Items listed in a dataset:

== == ==

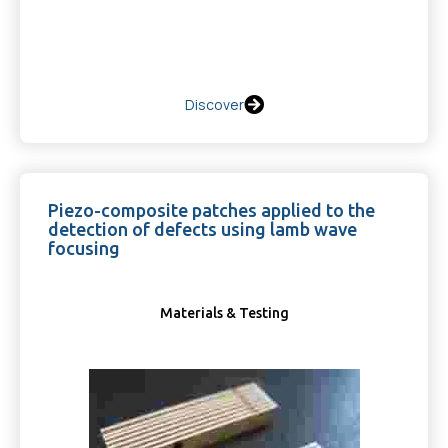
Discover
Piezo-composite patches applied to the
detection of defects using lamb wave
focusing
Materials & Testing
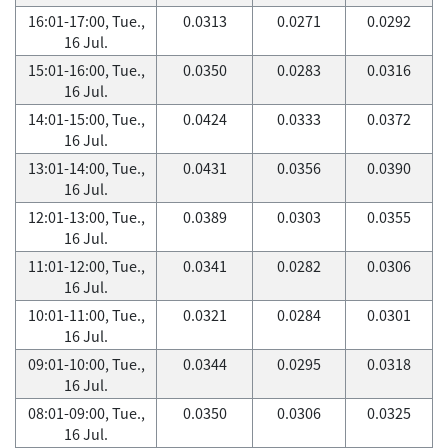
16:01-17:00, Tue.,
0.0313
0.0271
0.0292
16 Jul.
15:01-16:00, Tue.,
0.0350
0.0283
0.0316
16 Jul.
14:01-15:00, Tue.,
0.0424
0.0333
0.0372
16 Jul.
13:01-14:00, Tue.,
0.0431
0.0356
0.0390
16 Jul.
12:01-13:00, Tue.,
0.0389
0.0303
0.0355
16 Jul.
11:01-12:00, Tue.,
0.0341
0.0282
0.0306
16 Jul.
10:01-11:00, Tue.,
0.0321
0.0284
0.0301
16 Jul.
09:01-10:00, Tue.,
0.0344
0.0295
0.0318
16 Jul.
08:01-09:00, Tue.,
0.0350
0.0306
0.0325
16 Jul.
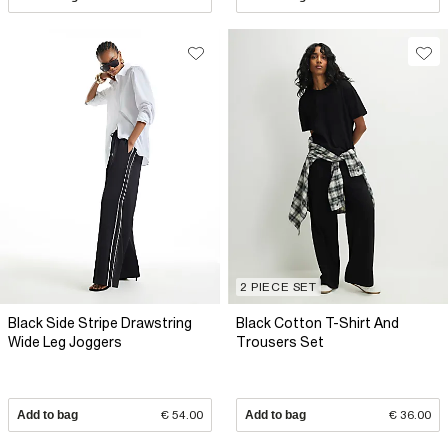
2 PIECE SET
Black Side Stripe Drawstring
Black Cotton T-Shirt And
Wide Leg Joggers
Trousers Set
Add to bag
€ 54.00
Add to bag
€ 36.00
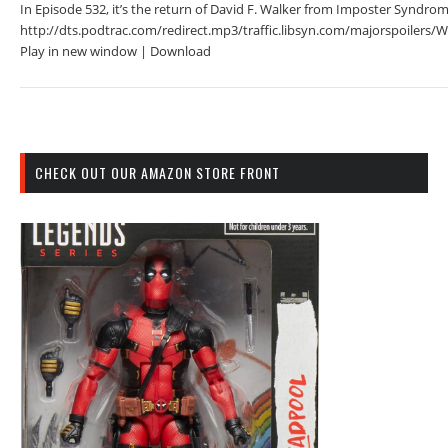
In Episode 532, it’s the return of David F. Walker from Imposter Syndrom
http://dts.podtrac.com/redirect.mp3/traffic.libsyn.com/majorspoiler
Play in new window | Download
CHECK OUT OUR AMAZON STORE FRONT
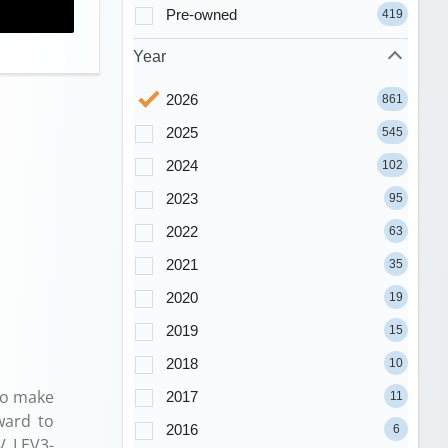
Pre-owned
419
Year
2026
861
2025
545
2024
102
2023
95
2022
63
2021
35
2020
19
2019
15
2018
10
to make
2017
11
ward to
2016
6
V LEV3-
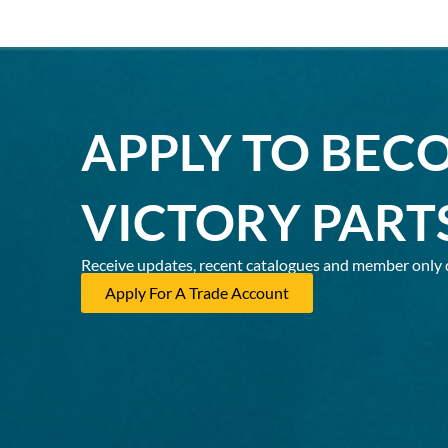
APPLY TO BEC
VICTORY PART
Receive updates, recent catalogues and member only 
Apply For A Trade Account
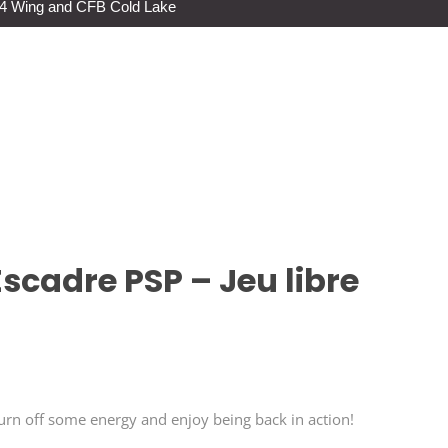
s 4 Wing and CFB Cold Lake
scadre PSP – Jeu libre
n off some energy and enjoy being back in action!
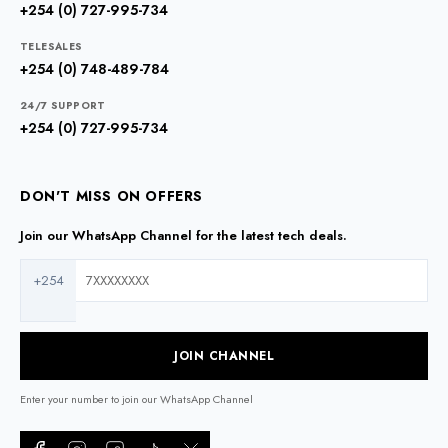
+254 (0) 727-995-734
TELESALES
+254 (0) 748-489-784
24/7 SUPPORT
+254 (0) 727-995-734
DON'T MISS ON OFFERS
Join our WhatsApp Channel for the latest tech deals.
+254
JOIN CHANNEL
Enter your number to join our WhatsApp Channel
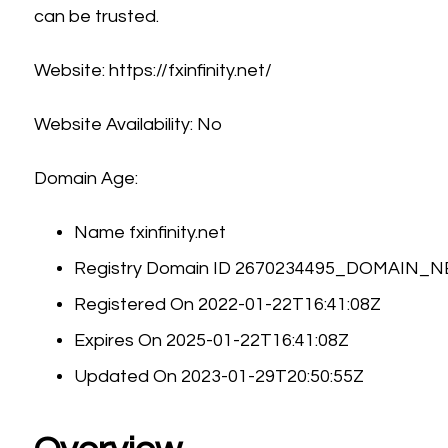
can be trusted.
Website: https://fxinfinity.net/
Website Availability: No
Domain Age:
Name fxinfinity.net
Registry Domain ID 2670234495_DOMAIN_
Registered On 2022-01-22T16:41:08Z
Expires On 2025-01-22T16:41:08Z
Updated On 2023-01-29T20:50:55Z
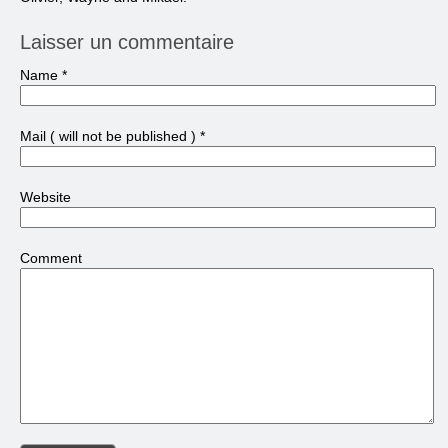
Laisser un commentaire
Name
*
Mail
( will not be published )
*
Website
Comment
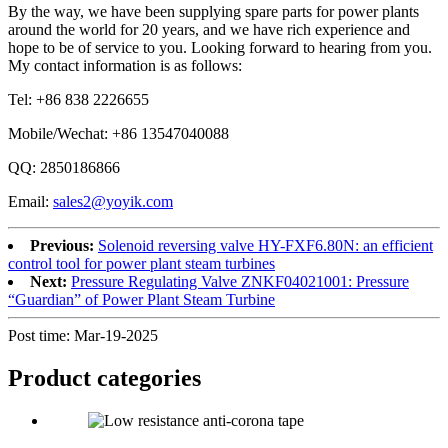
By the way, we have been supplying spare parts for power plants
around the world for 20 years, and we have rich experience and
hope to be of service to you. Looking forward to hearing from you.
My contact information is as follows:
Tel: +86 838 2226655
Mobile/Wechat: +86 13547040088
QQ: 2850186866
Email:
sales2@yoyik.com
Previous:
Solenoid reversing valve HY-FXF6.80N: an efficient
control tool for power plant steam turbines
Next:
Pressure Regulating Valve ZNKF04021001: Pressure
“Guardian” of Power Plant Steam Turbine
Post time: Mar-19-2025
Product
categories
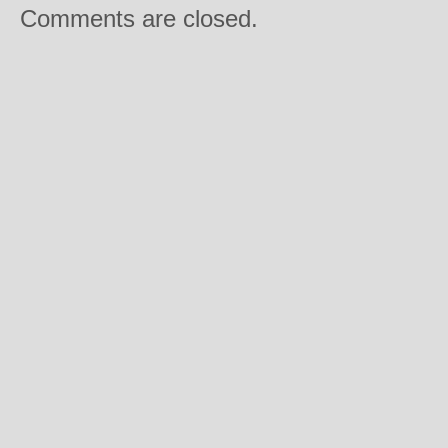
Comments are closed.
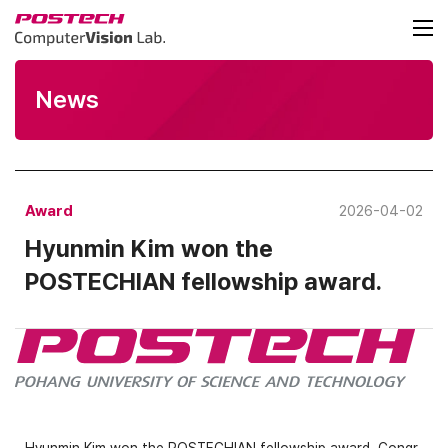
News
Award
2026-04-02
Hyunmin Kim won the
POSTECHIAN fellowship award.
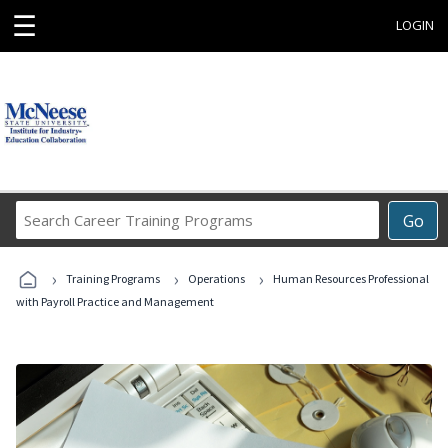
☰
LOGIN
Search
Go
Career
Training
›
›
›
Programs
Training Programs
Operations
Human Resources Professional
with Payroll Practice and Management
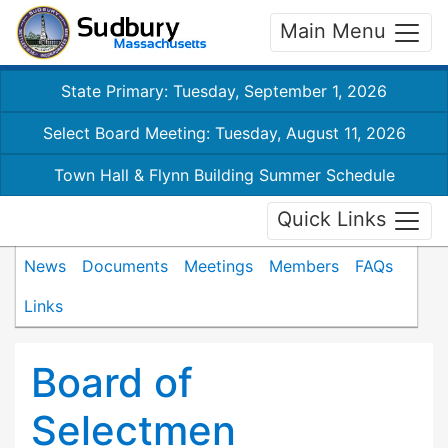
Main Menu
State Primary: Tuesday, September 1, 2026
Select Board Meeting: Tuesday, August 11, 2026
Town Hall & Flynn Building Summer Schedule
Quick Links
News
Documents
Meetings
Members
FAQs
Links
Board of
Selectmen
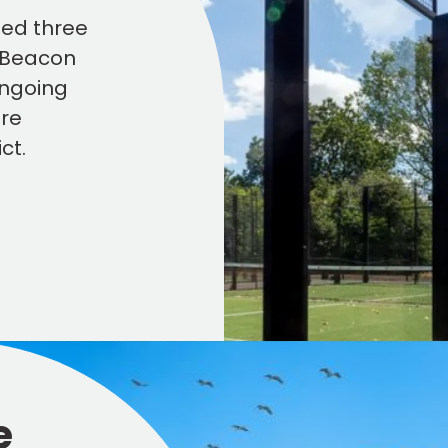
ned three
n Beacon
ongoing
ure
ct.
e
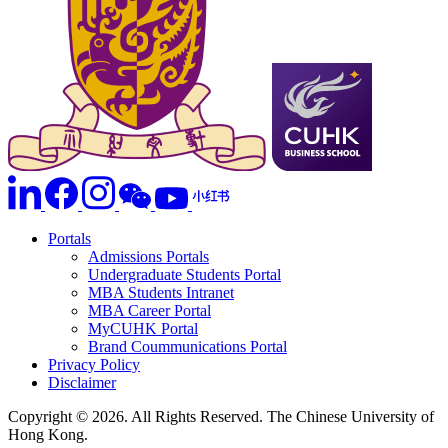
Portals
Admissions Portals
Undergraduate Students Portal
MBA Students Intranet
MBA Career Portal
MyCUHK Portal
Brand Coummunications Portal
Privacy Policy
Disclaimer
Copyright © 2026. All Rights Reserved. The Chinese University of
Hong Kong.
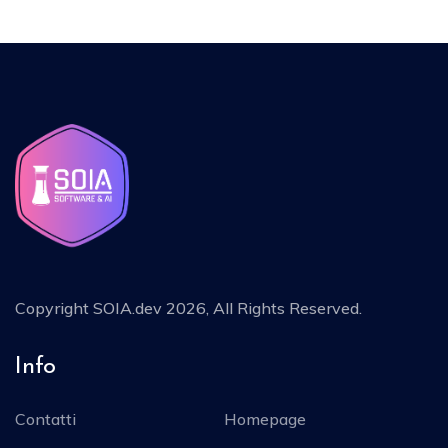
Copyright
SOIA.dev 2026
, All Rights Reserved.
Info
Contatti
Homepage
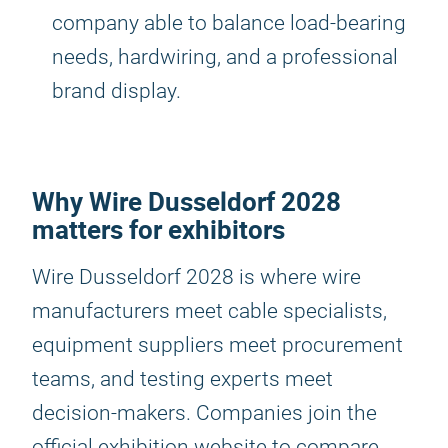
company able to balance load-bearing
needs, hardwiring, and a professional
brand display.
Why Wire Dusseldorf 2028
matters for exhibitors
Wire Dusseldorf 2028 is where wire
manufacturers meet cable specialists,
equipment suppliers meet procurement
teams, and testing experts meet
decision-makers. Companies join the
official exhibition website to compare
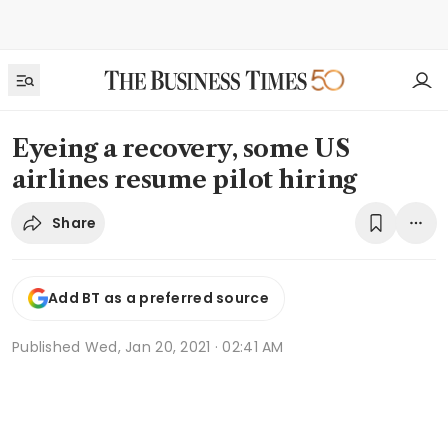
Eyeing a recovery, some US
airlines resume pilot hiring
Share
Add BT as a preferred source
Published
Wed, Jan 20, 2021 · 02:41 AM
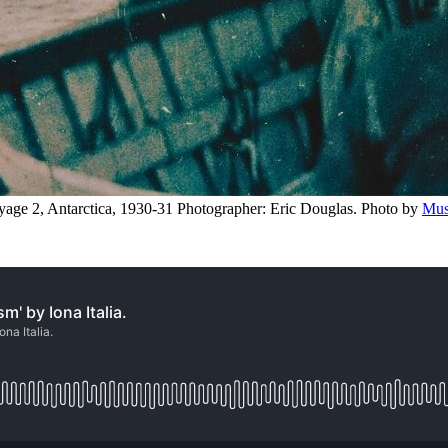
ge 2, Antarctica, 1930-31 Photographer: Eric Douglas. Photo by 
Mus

== == ==

**Exercise objective**
Please output the data above exactly as given, omitting every picture.

**Output for this task**
Discover
Piezo-composite patches applied to the
detection of defects using lamb wave
focusing
Materials & Testing
16:01-17:00, Tue.,
0.0313
0.0271
0.0292
16 Jul.
15:01-16:00, Tue.,
0.0350
0.0283
0.0316
16 Jul.
14:01-15:00, Tue.,
0.0424
0.0333
0.0372
16 Jul.
13:01-14:00, Tue.,
0.0431
0.0356
0.0390
16 Jul.
12:01-13:00, Tue.,
0.0389
0.0303
0.0355
16 Jul.
11:01-12:00, Tue.,
0.0341
0.0282
0.0306
16 Jul.
10:01-11:00, Tue.,
0.0321
0.0284
0.0301
16 Jul.
09:01-10:00, Tue.,
0.0344
0.0295
0.0318
16 Jul.
08:01-09:00, Tue.,
0.0350
0.0306
0.0325
16 Jul.
2 PIECE SET
Black Side Stripe Drawstring
Black Cotton T-Shirt And
Wide Leg Joggers
Trousers Set
Add to bag
€ 54.00
Add to bag
€ 36.00
In Episode 532, it’s the return of David F. Walker from Imposter Syndrom
http://dts.podtrac.com/redirect.mp3/traffic.libsyn.com/majorspoiler
Play in new window | Download
CHECK OUT OUR AMAZON STORE FRONT
Pre-owned
419
Year
2026
861
2025
545
2024
102
2023
95
2022
63
2021
35
2020
19
2019
15
2018
10
to make
2017
11
ward to
2016
6
V LEV3-
APPLY TO BEC
VICTORY PART
Receive updates, recent catalogues and member only 
Apply For A Trade Account
s 4 Wing and CFB Cold Lake
scadre PSP – Jeu libre
n off some energy and enjoy being back in action!
+254 (0) 727-995-734
TELESALES
+254 (0) 748-489-784
24/7 SUPPORT
+254 (0) 727-995-734
DON'T MISS ON OFFERS
Join our WhatsApp Channel for the latest tech deals.
+254
JOIN CHANNEL
Enter your number to join our WhatsApp Channel
can be trusted.
Website: https://fxinfinity.net/
Website Availability: No
Domain Age:
Name fxinfinity.net
Registry Domain ID 2670234495_DOMAIN_
Registered On 2022-01-22T16:41:08Z
Expires On 2025-01-22T16:41:08Z
Updated On 2023-01-29T20:50:55Z
Laisser un commentaire
Name
*
Mail
( will not be published )
*
Website
Comment
By the way, we have been supplying spare parts for power plants
around the world for 20 years, and we have rich experience and
hope to be of service to you. Looking forward to hearing from you.
My contact information is as follows:
Tel: +86 838 2226655
Mobile/Wechat: +86 13547040088
QQ: 2850186866
Email:
sales2@yoyik.com
Previous:
Solenoid reversing valve HY-FXF6.80N: an efficient
control tool for power plant steam turbines
Next:
Pressure Regulating Valve ZNKF04021001: Pressure
“Guardian” of Power Plant Steam Turbine
Post time: Mar-19-2025
Product
categories
Comments are closed.
News
Award
2026-04-02
Hyunmin Kim won the
POSTECHIAN fellowship award.
☰
LOGIN
Search
Go
Career
Training
›
›
›
Programs
Training Programs
Operations
Human Resources Professional
with Payroll Practice and Management
Main Menu
State Primary: Tuesday, September 1, 2026
Select Board Meeting: Tuesday, August 11, 2026
Town Hall & Flynn Building Summer Schedule
Quick Links
News
Documents
Meetings
Members
FAQs
Links
Board of
Selectmen
ned three
n Beacon
ongoing
ure
ct.
e
Portals
Admissions Portals
Undergraduate Students Portal
MBA Students Intranet
MBA Career Portal
MyCUHK Portal
Brand Coummunications Portal
Privacy Policy
Disclaimer
Copyright © 2026. All Rights Reserved. The Chinese University of
Hong Kong.
Copyright
SOIA.dev 2026
, All Rights Reserved.
Info
Contatti
Homepage
company able to balance load-bearing
needs, hardwiring, and a professional
brand display.
Why Wire Dusseldorf 2028
matters for exhibitors
Wire Dusseldorf 2028 is where wire
manufacturers meet cable specialists,
equipment suppliers meet procurement
teams, and testing experts meet
decision-makers. Companies join the
official exhibition website to compare
Eyeing a recovery, some US
airlines resume pilot hiring
Share
Add BT as a preferred source
Published
Wed, Jan 20, 2021 · 02:41 AM
ge 2, Antarctica, 1930-31 Photographer: Eric Douglas. Photo by 
Mus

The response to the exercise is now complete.